I spent yesteday at Henley Management College in a research workshop facilitated by Richard McDermott. We were exploring a number of research topics relating to the development, transfer and retention of expertise. We tabled a number of topics, including mentoring, aging workforce, knowledge harvesting and salvage, lifelong learning and communities… we’re going to have to focus!
Then I came across this recent post on Connectivism from Helen Nicol, who has talent for spotting good stuff in this arena.
Helen’s thesis is that “any community of of practice must have a mix of novices, experts and all those in between, which in itself has implications for the moderation or management of communities to gain the best result for organisations.”
…which is consistent with Wenger’s definition:
“Communities of practice are groups of people who share a concern or a passion for something they do and learn how to do it better as they interact regularly.”
I wonder, though whether there are some limiting thresholds which illustrate Helen’s idea – a community with large gaps in the continuum of expertise can generate frustration, elitism, “dumb questions and smart flaming”; whilst a communtiy with access to a great diversity of expertise can remain untapped if not well facilitated.
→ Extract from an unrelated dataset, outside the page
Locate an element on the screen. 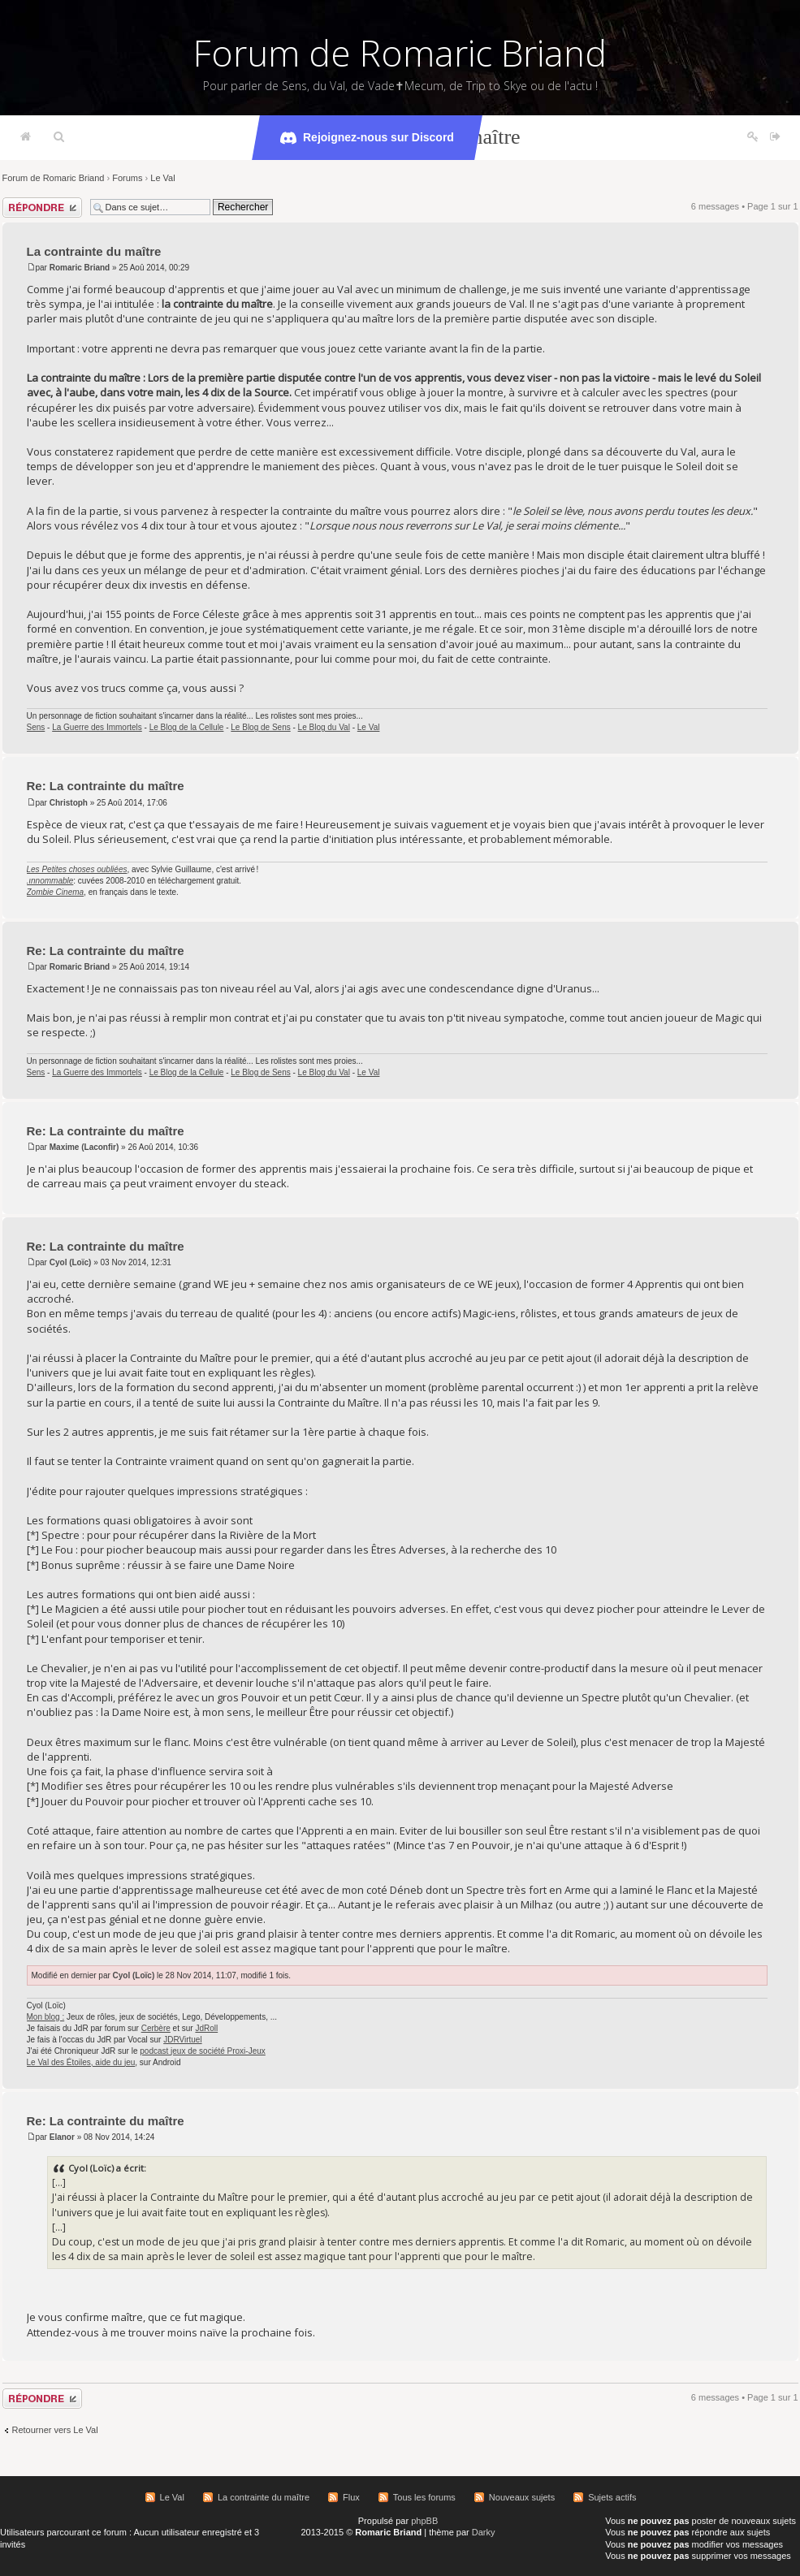  Le Val des Étoiles, aide du jeu is located at coordinates (81, 2062).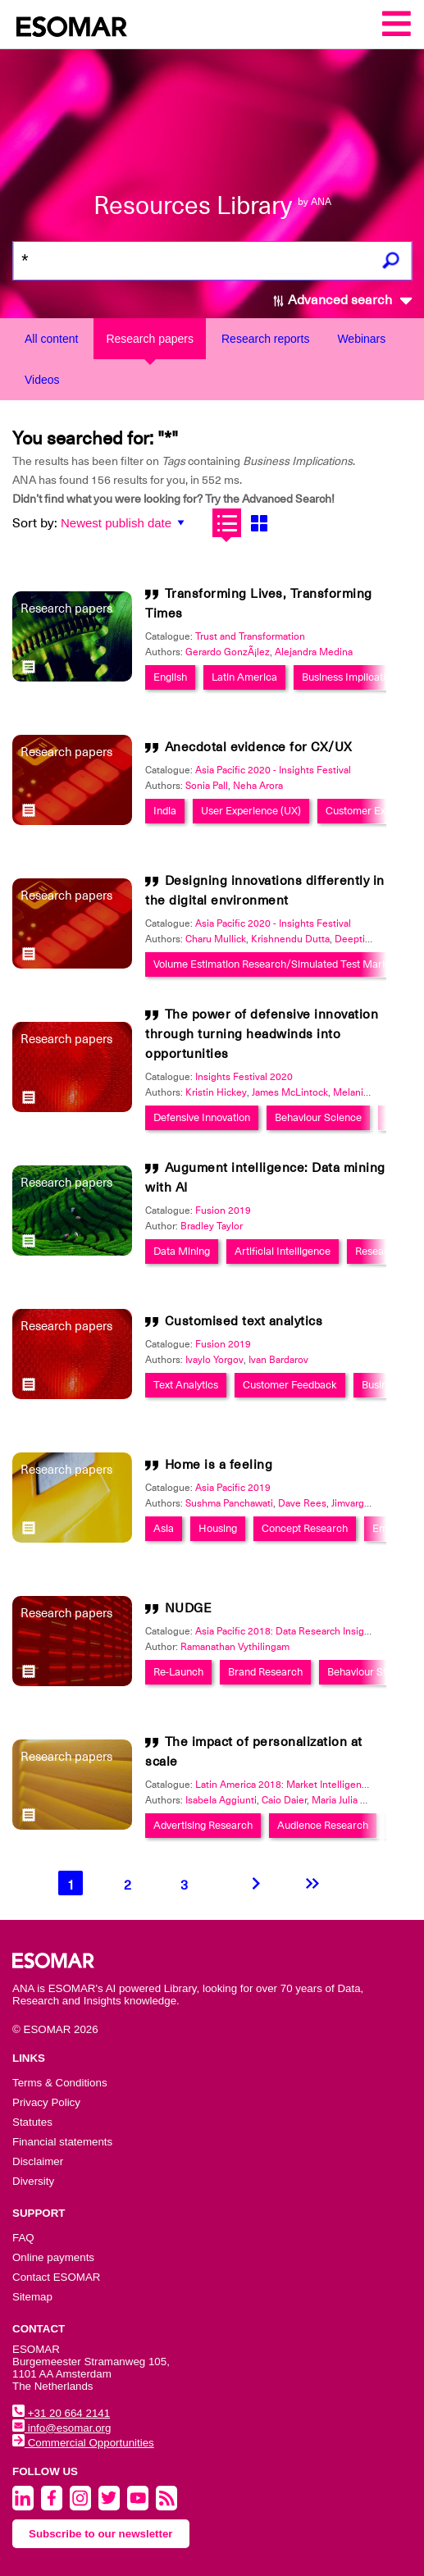 This screenshot has height=2576, width=424. I want to click on The power of defensive innovation through turning headwinds into opportunities, so click(261, 1034).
With apologies to Mihaly Csikszentmihalyi, here’s an attempt to illustrate this…

September 23, 2007 at 12:33 pm
Chris, thanks for the mention, and I think you’re spot on with your graphic. The problem I find is that it’s difficult to control the membership of a community, particularly if you consider that the most effective communities tend to form naturally. The implications for community coordination become far greater when you start to try and manipulate membership in terms of levels of expertise. Something I’m still struggling with….
October 4, 2007 at 11:17 pm
Chris,I agree with your and Helen’s observation about cross levels of expertise. In my experience it is one of the main drivers of knowldge sharing within communities. After all, what use is it to ask a question if no one has the competence to respond? Cross discipline, cross geography, cross organizational unit are other strong drivers. Except in a few special cases, such as new hire communities, cross level of expertise makes it possibe for the overall knowedge of the community – it collective competence – to rise.
Within organization communities often have a group of “assigned” members – the more senior experts. In fact, in some contribution to the community is a requirement for advancement to the more senior levels. This has not only not been a problem, but they freqently say that the organizational expectation for participation makes it easier to find the time to participate.